Griesenbeck v. Curry
Griesenbeck v. Curry
Opinion
IN THE UNITED STATES COURT OF APPEALS FOR THE FIFTH CIRCUIT
No. 98-50022 Summary Calendar
WILLIE MARIE GRIESENBECK, individually, and for the benefit of her sons, Michael Todd Griesenbeck, Charles Wade Griesenbeck; CHARLES GRIESENBECK, Plaintiffs-Appellants, versus
PETER MICHAEL CURRY, Visiting Judge, 73rd District Court; DAVID PEEPLES, Judge, 224th District Court; JOHN D. GABRIEL, Judge, 131st District Court; JOHN J. SPECIA, JR., Judge, 225th District Court; MICHAEL PEDEN, Judge, 285th District Court; JANET LITTLEJOHN, Judge, 150th District Court, Defendants-Appellees.

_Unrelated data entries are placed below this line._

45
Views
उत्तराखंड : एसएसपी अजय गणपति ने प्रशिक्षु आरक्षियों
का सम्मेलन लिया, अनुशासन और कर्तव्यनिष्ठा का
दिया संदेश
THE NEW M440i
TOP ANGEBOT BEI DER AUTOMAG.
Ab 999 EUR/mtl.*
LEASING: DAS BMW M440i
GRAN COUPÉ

Appeal from the United States District Court for the Western District of Texas USDC No. SA-97-CV-1419
June 22, 1999 Before GARWOOD, JOLLY and BARKSDALE, Circuit Judges.* PER CURIAM: Willie Marie Griesenbeck, individually and on behalf of her sons, Michael Todd Griesenbeck and Charles Wade Griesenbeck, and * Pursuant to 5TH CIR. R. 47.5 the Court has determined that this opinion should not be published and is not precedent except under the limited circumstances set forth in 5TH CIR. R. 47.5.4.

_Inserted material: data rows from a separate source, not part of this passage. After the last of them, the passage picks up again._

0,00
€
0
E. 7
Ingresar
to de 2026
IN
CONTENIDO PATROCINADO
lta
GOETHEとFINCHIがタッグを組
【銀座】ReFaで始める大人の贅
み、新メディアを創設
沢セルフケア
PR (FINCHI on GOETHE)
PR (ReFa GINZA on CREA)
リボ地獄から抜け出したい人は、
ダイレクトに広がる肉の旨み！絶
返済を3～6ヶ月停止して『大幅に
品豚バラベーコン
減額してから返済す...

Charles Griesenbeck appeal from the district court’s denial of injunctive relief in their civil rights action. The Griesenbecks argue that the district court erred by denying their request for injunctive relief prior to any response by the defendants and without an evidentiary hearing. Because there is a pending state proceeding and the Griesenbecks have not demonstrated that they will not have an adequate opportunity to raise constitutional challenges in state court, the district court correctly determined that it should not intervene. Accordingly, the judgment of the district court is
AFFIRMED.1
Although appellees urge “that the district court properly denied the Griesenbecks’ request for injunctive relief,” they also ask that this Court “dismiss the Griesenbecks’ complaint” for want of subject matter jurisdiction, as the federal claim asserted is not substantial, or alternatively “direct the district court to abstain” under the general principles of Younger v. Harris, 401 U.S. 37 (1971), and Rooker v. Fidelity Trust Co., 263 U.S. 413 (1923). However, appellees have not filed any appeal (or cross- appeal) from any order or action of the district court, and the district court has not ruled on appellees’ motion to dismiss raising those contentions which was filed after the district court’s herein appealed order denying all injunctive relief.
Hence, we do not directly rule on these contentions of appellees.
We note, however, that the district court in its denial of injunctive relief expressly (and properly) relied, inter alia, on the general principles of Younger and Rooker.